En 1868, Mgr Tepano Jaussen acheta une goëlette de 20 tonneaux pour le service des Tuamotu. Après avoir déposé le P. Vincent de Paul Terlijn à Reao en 1874, le « Vatikana » se brisa au retour vers Tahiti sur le récif de Motutunga[11].

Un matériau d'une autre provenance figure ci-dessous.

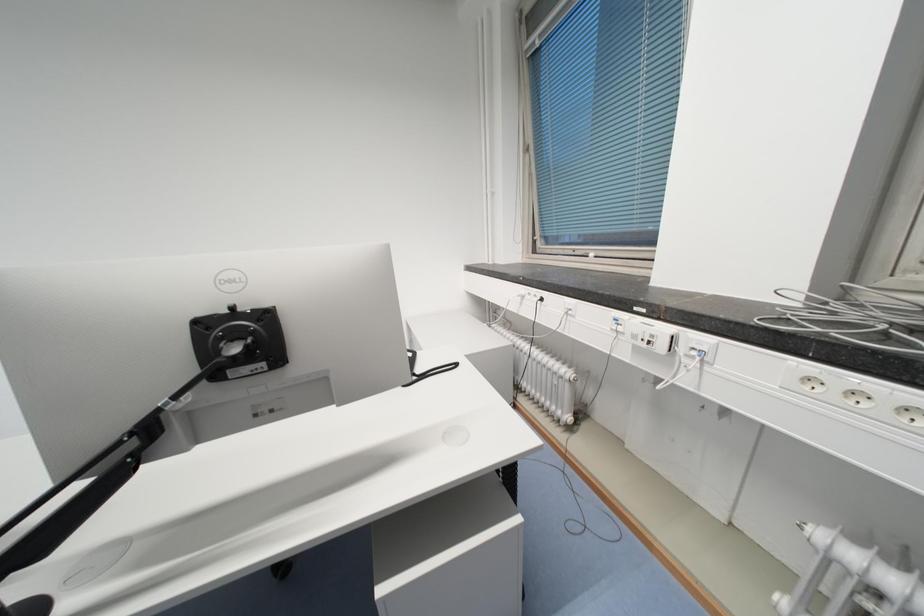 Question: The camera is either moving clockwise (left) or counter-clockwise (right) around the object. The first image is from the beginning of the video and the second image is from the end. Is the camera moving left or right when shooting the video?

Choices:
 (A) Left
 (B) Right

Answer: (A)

Eugène Caillot décrit en ces termes la navigation à travers ces îles : « Pour aller aux Gambier, à Tubuai ou à Rapa, quelle affaire ! Il se passe plusieurs mois avant qu'un bateau s'y rende. Lorsqu'il s'agit de communiquer d'île en île ou seulement de vallée en vallée par mer, que de moyens défectueux - (la Société mise à part). Il faut recourir alors à de petites barques côtières montées par quatre indigènes et un patron. Pendant plus d'un mois, j'ai dû vivre en plein air sans abri contre la pluie ou le soleil. Que de longs jours et de longues nuits passées sur ces mers sans pouvoir quelquefois aborder à l'endroit désiré ! C'est une rude existence que mène le voyageur dans ces parages de l'Océan Pacifique. Et les débarquements ou embarquements aux Tuamotu et aux Marquises ! À chaque fois il faut risquer sa vie, car il n'y a pas la moindre jetée. On ne peut trouver rivages plus inhospitaliers : la mer se rue furieusement dans les petites baies et les lames se brisent avec une force inouïe sur les récifs menaçants : être noyé ou brisé. »[12] Les missionnaires ont vécu cela de longues années, voire une vie entière.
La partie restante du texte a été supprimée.